[Extracted records]
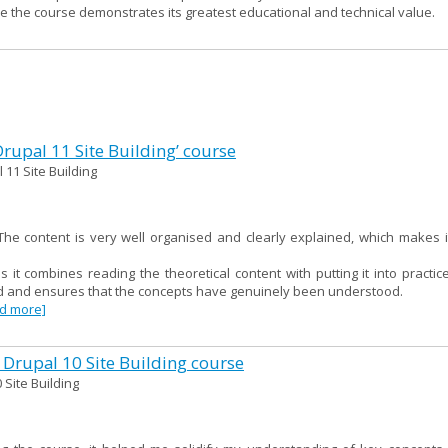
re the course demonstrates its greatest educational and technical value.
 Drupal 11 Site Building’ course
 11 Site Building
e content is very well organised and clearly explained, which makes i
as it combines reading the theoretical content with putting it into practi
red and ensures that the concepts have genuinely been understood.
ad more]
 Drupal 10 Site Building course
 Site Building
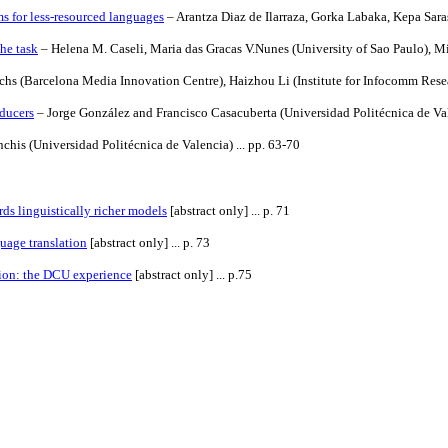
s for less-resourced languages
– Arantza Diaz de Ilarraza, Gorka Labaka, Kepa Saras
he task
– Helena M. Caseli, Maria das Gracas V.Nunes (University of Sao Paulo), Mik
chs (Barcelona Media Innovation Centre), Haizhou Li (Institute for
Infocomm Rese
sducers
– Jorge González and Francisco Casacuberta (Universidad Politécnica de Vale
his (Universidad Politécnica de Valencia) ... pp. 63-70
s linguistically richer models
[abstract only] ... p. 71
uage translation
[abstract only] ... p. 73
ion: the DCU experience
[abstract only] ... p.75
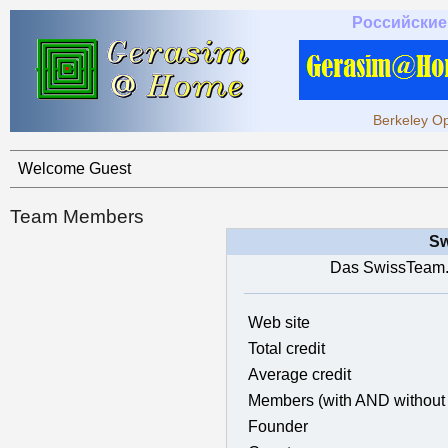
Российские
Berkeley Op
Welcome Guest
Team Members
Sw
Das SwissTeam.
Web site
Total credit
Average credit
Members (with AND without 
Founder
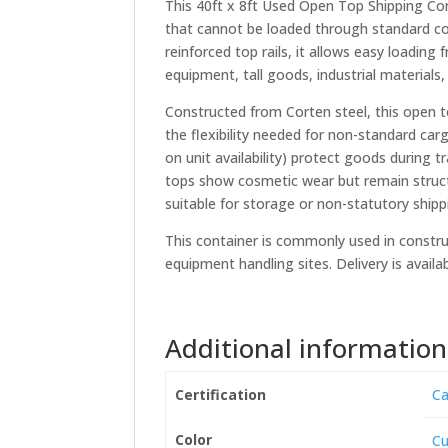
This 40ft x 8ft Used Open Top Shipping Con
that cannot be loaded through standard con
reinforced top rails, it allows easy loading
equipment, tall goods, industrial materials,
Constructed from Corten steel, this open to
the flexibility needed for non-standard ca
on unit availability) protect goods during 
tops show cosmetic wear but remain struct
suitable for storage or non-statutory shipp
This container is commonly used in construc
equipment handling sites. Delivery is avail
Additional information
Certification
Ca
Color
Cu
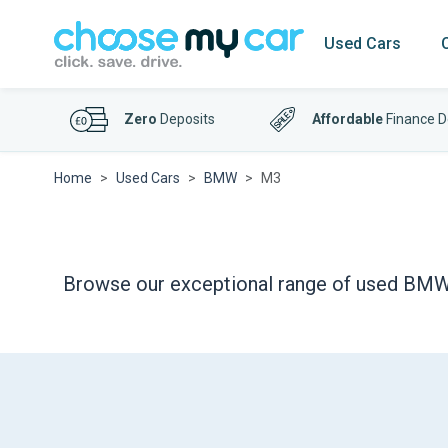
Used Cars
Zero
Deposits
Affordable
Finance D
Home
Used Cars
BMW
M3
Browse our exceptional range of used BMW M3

# Directions
Set down the entries above exactly; no pictures belong in the copy.

# Response below
re the course demonstrates its greatest educational and technical value.
 Drupal 11 Site Building’ course
 11 Site Building
e content is very well organised and clearly explained, which makes i
as it combines reading the theoretical content with putting it into practi
red and ensures that the concepts have genuinely been understood.
ad more]
 Drupal 10 Site Building course
 Site Building
s for less-resourced languages
– Arantza Diaz de Ilarraza, Gorka Labaka, Kepa Saras
he task
– Helena M. Caseli, Maria das Gracas V.Nunes (University of Sao Paulo), Mik
chs (Barcelona Media Innovation Centre), Haizhou Li (Institute for
Infocomm Rese
sducers
– Jorge González and Francisco Casacuberta (Universidad Politécnica de Vale
his (Universidad Politécnica de Valencia) ... pp. 63-70
s linguistically richer models
[abstract only] ... p. 71
uage translation
[abstract only] ... p. 73
ion: the DCU experience
[abstract only] ... p.75
Российские
Berkeley Op
Welcome Guest
Team Members
Sw
Das SwissTeam.
Web site
Total credit
Average credit
Members (with AND without 
Founder
This 40ft x 8ft Used Open Top Shipping Con
that cannot be loaded through standard con
reinforced top rails, it allows easy loading
equipment, tall goods, industrial materials,
Constructed from Corten steel, this open to
the flexibility needed for non-standard ca
on unit availability) protect goods during 
tops show cosmetic wear but remain struct
suitable for storage or non-statutory shipp
This container is commonly used in construc
equipment handling sites. Delivery is avail
Additional information
Certification
Ca
Color
Cu
Used Cars
Zero
Deposits
Affordable
Finance D
Home
Used Cars
BMW
M3
Browse our exceptional range of used BMW M3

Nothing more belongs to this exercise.